Samir Sibonjic
UG Fojničani Maglaj built a hiking-cycling trail between three nature parks

UG Fojničani Maglaj built a hiking-cycling trail between three nature parks

Grantee:Citizens' Association Fojničani, Maglaj

Why this project was different from all others

Most associations in ZDK work within one municipality and at one location. UG Fojničani Maglaj stood out - for years it had been working on connecting three different municipalities (Maglaj, Žepče, Zavidovići) into a unique tourist story. This was not a local intervention, this was a regional tourism concept.

Another distinctive feature: most associations seek funds only for infrastructure. UGF, alongside infrastructure, also advocated for legal protection of nature through the ZDK Coalition for Nature Protection, with the aim that Matinski vis be officially protected as a nature park. This would complete the "3 cities, 3 nature parks" concept. UGF was one of the rare organisations actively advocating for new protected nature areas in the canton.

What "3 Cities, 3 Nature Parks" was

The concept connected three natural values into a unique outdoor tourist destination, each with its own character:

  • Tajan Nature Monument (Zavidovići, Maglaj) - already protected nature area with specific flora and fauna
  • Matinski vis (Žepče, Maglaj) - specific Bosnian serpentinites, a rare geological phenomenon; proposed for official protection
  • Mokra Megara Cave (Maglaj) - cave complex for speleological exploration and visit

All three destinations were connected by the Fojnica Hiking-Cycling Trail, enabling active movement between them, not just passive sightseeing. A visitor can, in a single stay, visit three different but interconnected natural sites.

Fojnica Hiking-Cycling Trail - phased construction

UGF built the trail systematically across several phases:

  • Phases one and two - successfully completed, basic trail sections done
  • Phase three - six months of works, construction of additional sections, procurement of bicycles for recreational users, the Megara research camp, procurement of speleological equipment
  • Phase four - renovation of existing trail sections and procurement of additional equipment for improving the tourist offer

The trail was designed by an authorised design company, with approval from JP ŠPD ZDK (forestry economy company) that the trail's construction did not disrupt forest management.

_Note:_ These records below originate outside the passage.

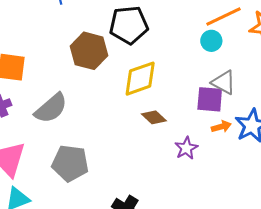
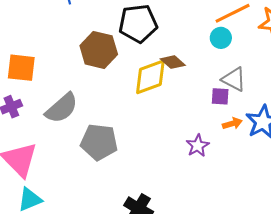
purple square: (210, 99) -> (220, 96), size x0.7
brown diamond: (154, 117) -> (173, 62), moved
gray pentagon: (70, 163) -> (99, 142), moved

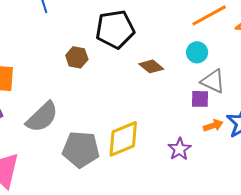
cyan circle: (221, 38) -> (197, 52), moved
brown hexagon: (99, 50) -> (77, 57), size x0.6
yellow diamond: (150, 77) -> (123, 139), moved

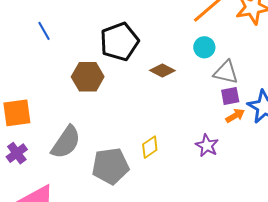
brown hexagon: (77, 57) -> (88, 77), size x1.4
purple square: (200, 99) -> (230, 96), moved
yellow diamond: (123, 139) -> (150, 147), size x0.6

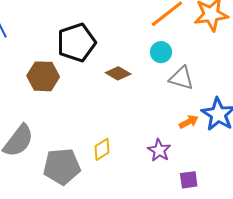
purple square: (230, 96) -> (189, 180), moved

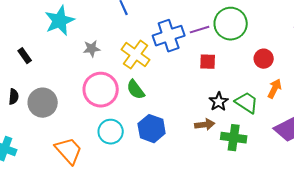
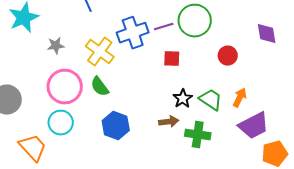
orange arrow: (275, 89) -> (240, 98), moved
cyan circle: (111, 132) -> (61, 123), moved

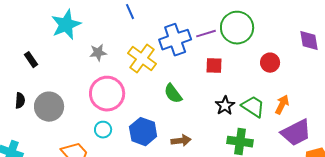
green semicircle: (100, 87) -> (173, 94), moved
brown arrow: (169, 122) -> (181, 141), moved
cyan circle: (61, 123) -> (103, 130), size x0.7
blue hexagon: (116, 126) -> (143, 132), moved

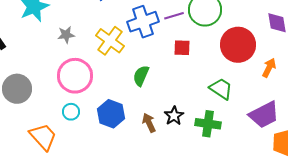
red circle: (270, 63) -> (238, 45), size x1.8
green semicircle: (173, 94) -> (141, 76), turned 60
orange arrow: (282, 105) -> (269, 68), moved
black star: (225, 106) -> (174, 116), moved
brown arrow: (181, 141) -> (149, 123), turned -108

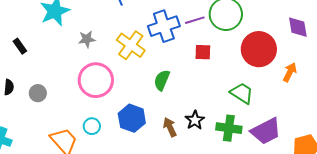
gray circle: (17, 89) -> (38, 93), size x0.6
cyan circle: (71, 112) -> (92, 126), moved
purple trapezoid: (264, 115) -> (266, 131), moved

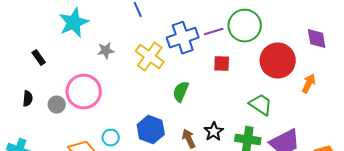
pink circle: (96, 80) -> (84, 92), moved

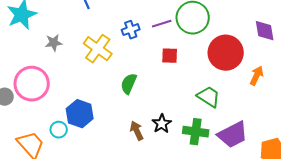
blue cross: (183, 38) -> (131, 30), size x0.6
blue hexagon: (151, 130) -> (80, 114), moved

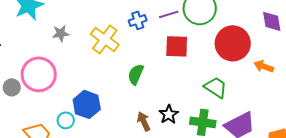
red square: (170, 56) -> (177, 46), size x1.4
orange arrow: (257, 76) -> (264, 66), turned -96

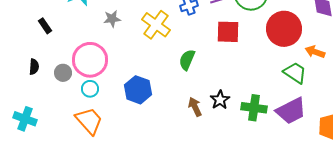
green trapezoid: (216, 87) -> (295, 73), moved
cyan circle: (66, 120) -> (90, 89), moved

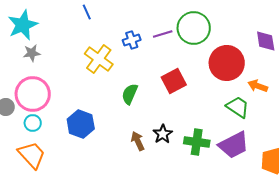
gray star: (112, 19) -> (32, 53), moved
red square: (228, 32) -> (174, 81), moved, turned -30

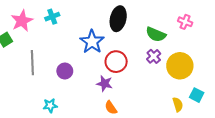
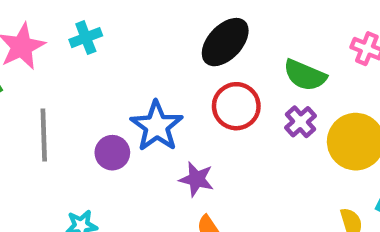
black ellipse: (118, 19) -> (225, 42), turned 30
blue star: (92, 42) -> (157, 126), moved
red circle: (116, 62) -> (236, 106), moved

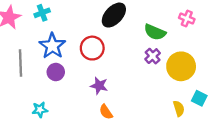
red circle: (236, 106) -> (92, 48), moved
blue star: (157, 126) -> (52, 46), moved

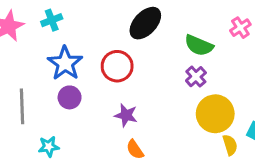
pink cross: (187, 18) -> (240, 28), turned 35
gray line: (20, 63) -> (22, 106), moved
yellow circle: (181, 66) -> (215, 114), moved

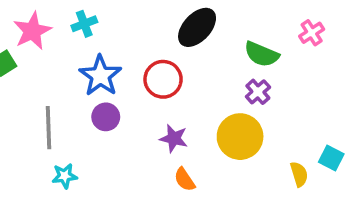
yellow circle: (215, 114) -> (240, 137), moved
cyan star: (49, 146) -> (65, 176), moved

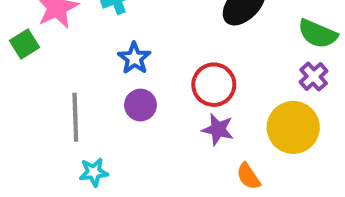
blue star: (100, 76) -> (134, 58), size x0.7
red circle: (163, 79) -> (214, 85), moved
orange semicircle: (185, 180) -> (248, 176), moved

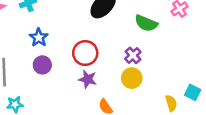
purple cross: (314, 77) -> (133, 55), moved
yellow circle: (293, 127) -> (132, 78), size x0.7

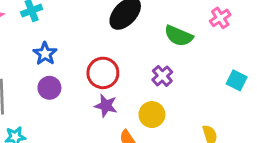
yellow circle: (132, 78) -> (152, 115), moved
cyan square: (193, 92) -> (237, 80), moved

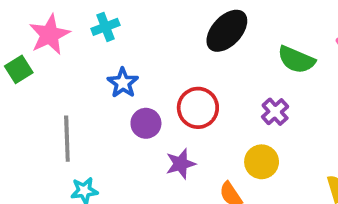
purple circle: (49, 88) -> (146, 123), moved
purple star: (106, 106) -> (181, 164), moved, turned -30

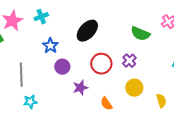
black ellipse: (227, 31) -> (87, 31), moved
red circle: (198, 108) -> (101, 64), moved
yellow circle: (262, 162) -> (134, 88), moved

Administratively, under the Law on Spatial Planning and Construction of ZDK, a building permit was not required for a trail of this type, only urban planning consent, which simplified the realisation.

EU partnership and the funding network

This was not a project depending only on cantonal funds. Behind UGF stood an impressive network of financiers:

  • The EU programme "3CNP - 3 Cities, 3 Nature Parks" - realised in partnership with the Žepče Development Agency. The only tourism project in ZDK supported by European Union funds, according to the application
  • GIZ (Deutsche Gesellschaft für Internationale Zusammenarbeit) - the German development agency supported the concept
  • The Federal Ministry of Culture and Sport - co-financing
  • The ZDK Coalition for Nature Protection - partner organisation
  • The municipalities of Maglaj, Žepče, and Zavidovići - local partners

With this project UGF did not just seek funds and finish the story, but complementary funds that fit into a larger international concept it had been developing for years.

Sustainability - why this will not disappear

The UGF application stood out for its honest analysis of context: tourism development based on natural resources without simultaneous protection of those resources is not sustainable.

This means they understood that a tourist trail without protected nature around it will not bring visitors back in the long term. That is why in parallel they:

  • Built infrastructure - the cycling trail
  • Advocated for legal protection of new areas (Matinski vis)
  • Researched through speleological camps (Megara)
  • Branded the destination through EU projects
  • Educated the public about the value of protected areas

The estimated number of users was more than 100,000 persons, primarily residents of the municipalities of Žepče, Maglaj, and Zavidovići, along with tourists and researchers coming from outside.

Contemporary context - after the pandemic

The application explicitly connected the project with a global tourism trend: the coronavirus pandemic shifted consumer preferences towards greener options, closer to nature.

The European Union adopted a sustainable tourism strategy that sets precisely such concepts - outdoor, green, protected areas - as priorities. UGF did not work on "a local project that happens to have support", it worked on a project that was directly in line with EU priorities, which explains why EU funds continuously arrive.

The message of the project

Most organisations from smaller Bosnian settings work on projects that depend on one source of financing. If it does not come, the project fails. UG Fojničani Maglaj was an organisation that built a network from EU programmes, the German GIZ agency, the Federal Ministry, the cantonal Ministry of Economy, three municipalities, and the Coalition for Nature Protection.

The result was a project with a long-term strategy - phase by phase, institution by institution, that advocated for lasting nature protection, not just tourism exploitation, and that already attracted over 100,000 potential users with its concept.

For ZDK as a canton seeking recognisable tourist destinations, "3 Cities, 3 Nature Parks" was the most serious reference it had. And for UG Fojničani Maglaj, this was a way to prove something rare in the region: that a quality tourism project is built patiently, professionally, and through cooperation with multiple institutions simultaneously.